On Saturday, July 27th, Enlace volunteers headed to Tijuana, Mexico to connect with allies across the border and learn about the maquiladoras, or sweatshops, that line the Mexican side of the border region. The tour was sponsored by Colectivo Ollin Calli de Tijuana, San Diego Maquiladora Workers’ Solidarity Network, and the Coalition for Justice in the Maquiladoras.
The maquiladora industry in Tijuana is a symptom of the free trade agreements that unleashed multinational corporations on the border region, bringing harmful chemicals and disregard for human dignity with them.

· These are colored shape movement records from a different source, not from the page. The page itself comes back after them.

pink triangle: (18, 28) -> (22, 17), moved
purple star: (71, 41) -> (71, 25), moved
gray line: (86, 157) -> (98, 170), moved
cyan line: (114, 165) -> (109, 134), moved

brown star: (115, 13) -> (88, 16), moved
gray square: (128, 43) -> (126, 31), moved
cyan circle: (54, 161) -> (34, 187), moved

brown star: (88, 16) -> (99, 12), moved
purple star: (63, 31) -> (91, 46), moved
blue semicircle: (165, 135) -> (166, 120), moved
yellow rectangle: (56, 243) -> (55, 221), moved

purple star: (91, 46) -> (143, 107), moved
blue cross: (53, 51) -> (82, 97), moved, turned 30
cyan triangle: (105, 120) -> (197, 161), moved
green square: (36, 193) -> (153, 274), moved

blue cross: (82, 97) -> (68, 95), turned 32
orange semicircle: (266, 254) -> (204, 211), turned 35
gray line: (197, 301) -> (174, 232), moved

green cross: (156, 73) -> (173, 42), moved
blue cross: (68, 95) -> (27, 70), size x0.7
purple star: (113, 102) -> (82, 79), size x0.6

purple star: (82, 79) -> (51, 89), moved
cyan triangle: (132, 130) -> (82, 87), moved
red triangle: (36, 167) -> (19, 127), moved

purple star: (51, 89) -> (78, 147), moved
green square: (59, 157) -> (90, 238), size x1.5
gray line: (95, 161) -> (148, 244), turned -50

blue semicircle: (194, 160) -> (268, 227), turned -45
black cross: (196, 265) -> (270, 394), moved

Fueled by the many new arrivals to border towns who either failed to cross to the United States or were deported, nearly 900 factories line the border, employing more than 160,000 workers paid poverty wages.

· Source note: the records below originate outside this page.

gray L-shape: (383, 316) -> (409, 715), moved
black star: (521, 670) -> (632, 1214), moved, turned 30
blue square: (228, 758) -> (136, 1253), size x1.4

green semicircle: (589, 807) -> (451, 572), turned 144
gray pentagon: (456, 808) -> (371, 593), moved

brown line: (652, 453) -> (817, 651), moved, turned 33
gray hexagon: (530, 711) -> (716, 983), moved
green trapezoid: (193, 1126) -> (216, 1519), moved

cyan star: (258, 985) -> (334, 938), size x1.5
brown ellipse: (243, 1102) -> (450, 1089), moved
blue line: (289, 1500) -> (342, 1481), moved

Recent changes in laws imposed by the new Peña Nieto administration have made life even more difficult for workers who attempt to unionize or assert their rights. Their working conditions often include severe restrictions on drinking water and using the bathroom. Management punishes workers who attempt to organize by crafting work schedules that intentionally conflict with childcare or schooling, and firing women who become pregnant. Furthermore, maquiladoras work with harmful chemicals and little to no protection for the workers or the environment around them—the unchecked chemicals and carcinogens are the best explanation for the border region experiencing the highest rates of cancer in North America. Many otherwise rare diseases and birth defects have become common in Tijuana, and many of the chemicals causing them flow back into the United States, unheeded by the international boundary.

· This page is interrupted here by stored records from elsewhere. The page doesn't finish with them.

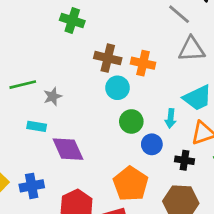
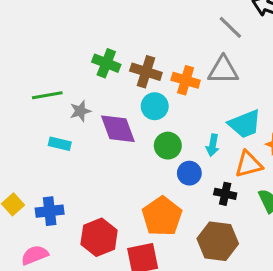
green cross: (72, 20) -> (106, 63), moved
gray triangle: (192, 49) -> (223, 70), moved
purple diamond: (68, 149) -> (118, 129), moved

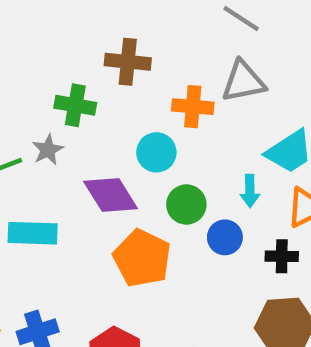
brown cross: (146, 72) -> (128, 62), moved
gray star: (80, 111) -> (48, 150), moved
cyan rectangle: (60, 144) -> (33, 233), size x1.5
orange pentagon: (162, 216) -> (142, 258), moved

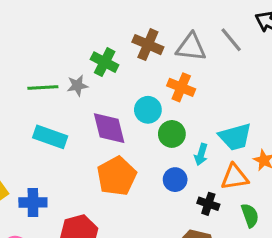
gray triangle: (243, 81) -> (191, 47), moved
green circle: (186, 204) -> (172, 134), moved

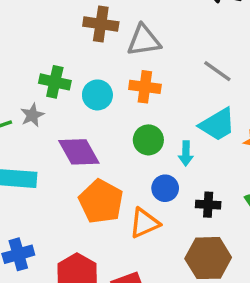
gray line: (231, 40) -> (217, 71), moved
brown cross: (148, 45) -> (101, 24), moved
cyan circle: (148, 110) -> (97, 95), moved
orange triangle: (235, 177) -> (144, 223), moved

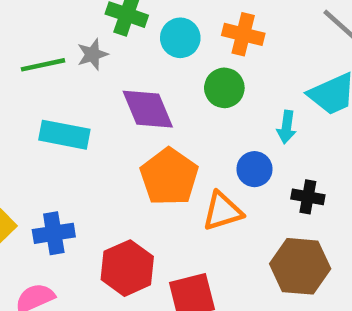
green circle: (148, 140) -> (224, 88), moved

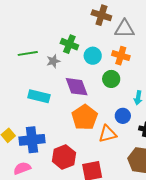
green line: (43, 65) -> (28, 53), moved
blue cross: (54, 233) -> (32, 140), size x1.4

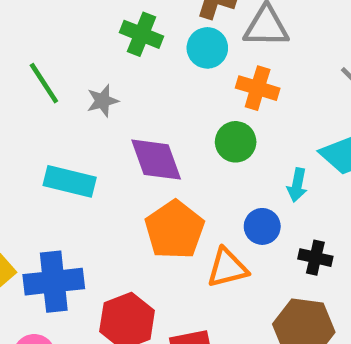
green cross: (69, 44) -> (141, 34), moved
green line: (28, 53) -> (44, 83), turned 66
cyan circle: (93, 56) -> (207, 48), moved

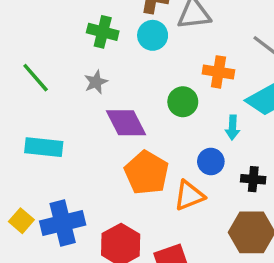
orange cross: (258, 88) -> (218, 72), moved
gray star: (103, 101) -> (96, 82), moved
cyan rectangle: (70, 181) -> (44, 147), moved

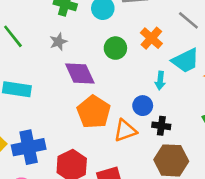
orange cross: (218, 72) -> (151, 38), turned 30
green circle: (183, 102) -> (115, 48), moved
black cross: (253, 179) -> (161, 126), moved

Even so, many maquiladora workers continue to fight for their own rights and for social justice in their society. Two maquiladora workers, one current and one former, joined us on the tour and offered their experiences. They told stories of being fired after being identified as an activist or simply asking about a union, and of unsafe conditions that went unchallenged for fear of being assigned hours conflicting with school. By taking action to share their stories, these workers are fighting back, and adding to the success stories that keep workers and maquiladora activists hopeful. We were able to visit a place that embodied this hope at the site of a former maquiladora, which had continued to poison the Tijuana community with lead and other chemicals even after being shut down and abandoned. Today, where the factory once stood, the chemicals and lead are trapped under the cement of a community park and can no longer terrorize the people of Tijuana.